## `scikit-surprise` recommender systems on SageMaker

This notebook demonstrates how to build a movie recommender system using [`scikit-surprise`](http://surpriselib.com/) on [Amazon SageMaker](https://aws.amazon.com/sagemaker/), using the [SageMaker SKLearn Estimator](https://sagemaker.readthedocs.io/en/stable/using_sklearn.html) as a base to avoid building custom containers.

**Note that `surprise` is a ["SciKit"](https://www.scipy.org/scikits.html) and therefore a *peer/sibling* of `scikit-learn`, not a part of it**. This means we can't just expect the SM SKLearn container to understand a surprise model file - we have to show it how.

The notebook should run fine on a ml.t2.medium and consume minimal additional resources to fit/deploy the model as the data set is small

### Install `scikit-surprise`

Although we won't be fitting models on this notebook instance itself, we'll install surprise so we can use the module's standard data pre-processing tools.

We demonstrate inline installation for portability/simplicity, but there's guidance [here](https://docs.aws.amazon.com/sagemaker/latest/dg/notebook-lifecycle-config.html) on how installations can be integrated into the notebook instance's creation/startup.

In [None]:
!pip install scikit-surprise

### Load libraries and configuration

**TODO:** Create your target bucket, check this notebook's role has access to it, and update the config below

In [None]:
# Python Built-Ins:
import json
import os

# Libraries:
import boto3
import numpy as np
import pandas as pd
import sagemaker
from sagemaker.sklearn.estimator import SKLearn as SMSKLearnEstimator
import surprise

sagemaker_session = sagemaker.Session()
role = sagemaker.get_execution_role()  # We'll use this notebook's role for our API interactions

# We don't need a sagemaker boto client as all our operations are supported via the Python SDK:
# sm_client = sagemaker_session.boto_session.client("sagemaker")

In [None]:
# The bucket we'll use:
bucket = "< TODO: ENTER YOUR BUCKET NAME HERE >"

data_prefix = "data"
train_filename = "movie-lens-100k-training.csv"
test_filename = "movie-lens-100k-test.csv"

# The output of training jobs (i.e. trained models or failure details)
output_prefix = "output"

# The results of batch transform jobs (i.e. estimated ratings for test user/movie pairs)
results_prefix = "results"

### Fetch the data set

We demonstrate recommendation on the [MovieLens](https://grouplens.org/datasets/movielens/) 100K benchmark set as a small/easy example.
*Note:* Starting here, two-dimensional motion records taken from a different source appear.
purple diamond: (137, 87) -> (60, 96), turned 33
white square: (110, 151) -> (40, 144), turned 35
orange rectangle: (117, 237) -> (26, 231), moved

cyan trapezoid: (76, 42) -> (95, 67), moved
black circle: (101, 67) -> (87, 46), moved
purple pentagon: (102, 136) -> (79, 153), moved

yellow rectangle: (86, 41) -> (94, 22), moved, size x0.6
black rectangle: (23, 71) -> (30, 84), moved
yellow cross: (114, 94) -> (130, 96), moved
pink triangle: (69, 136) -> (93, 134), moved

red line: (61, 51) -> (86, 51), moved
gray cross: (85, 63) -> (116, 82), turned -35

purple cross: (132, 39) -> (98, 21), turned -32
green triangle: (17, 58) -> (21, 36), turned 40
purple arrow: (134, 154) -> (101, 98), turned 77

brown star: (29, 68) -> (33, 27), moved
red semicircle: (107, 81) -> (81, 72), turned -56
Remember if exploring bigger data sets that the data prep code here is working on the notebook instance itself. The default notebook storage volume size is 5GB, but it can be set higher on creation or while stopped.
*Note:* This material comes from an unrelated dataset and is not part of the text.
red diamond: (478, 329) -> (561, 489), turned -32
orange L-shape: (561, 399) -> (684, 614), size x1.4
The column names are chosen for consistency with [Amazon Personalize](https://docs.aws.amazon.com/personalize/latest/dg/data-prep-formatting.html) - our advanced recommender engine as-a-service which you might be interested to check out!

In [None]:
!wget -N http://files.grouplens.org/datasets/movielens/ml-100k.zip
!unzip -o ml-100k.zip

In [None]:
movielens = pd.read_csv('./ml-100k/u.data', sep='\t', names=['USER_ID', 'ITEM_ID', 'RATING', 'TIMESTAMP'])
movielens.head()

### Prepare the data

surprise provides its own tools for data input and preparation, so let's use them to split our training vs test set:

In [None]:
data = surprise.Dataset.load_from_df(
    movielens[["USER_ID", "ITEM_ID", "RATING"]],
    surprise.Reader(line_format=u"user item rating", rating_scale=(1, 5))
)

train_data, test_data = surprise.model_selection.train_test_split(data, test_size=.25)

In [None]:
# (train_test_split() actually gives different data types for train_data vs test_data...)
train_df = pd.DataFrame(train_data.all_ratings(), columns=["USER_ID", "ITEM_ID", "RATING"])
test_df = pd.DataFrame(test_data, columns=["USER_ID", "ITEM_ID", "RATING"])
train_df.head(5)

### Upload data to S3

SageMaker training and transform jobs use S3 for data input and output, so we need to upload the prepared sets.

In [None]:
# We have full control over the training script, but batch transform jobs are orchestrated by SageMaker
# (e.g. data job splitting) so the test file **cannot have a header**:
!mkdir -p $data_prefix
train_df.to_csv(os.path.join(data_prefix, train_filename), index=False)
test_df.to_csv(os.path.join(data_prefix, test_filename), index=False, header=False)

boto3.Session().resource("s3").Bucket(bucket).Object(
    "{}/{}".format(data_prefix, train_filename)
).upload_file(os.path.join(data_prefix, train_filename))

boto3.Session().resource("s3").Bucket(bucket).Object(
    "{}/{}".format(data_prefix, test_filename)
).upload_file(os.path.join(data_prefix, test_filename))

### Train the model

The SKLearn Estimator takes an `entry_point` script which defines training and inference/runtime behaviour.

SKLearn usage and script interface/requirements are documented [here](https://sagemaker.readthedocs.io/en/stable/using_sklearn.html), with the internal `Transformer` code [here](https://github.com/aws/sagemaker-containers/blob/master/src/sagemaker_containers/_transformer.py) giving some insight into how the functions are applied.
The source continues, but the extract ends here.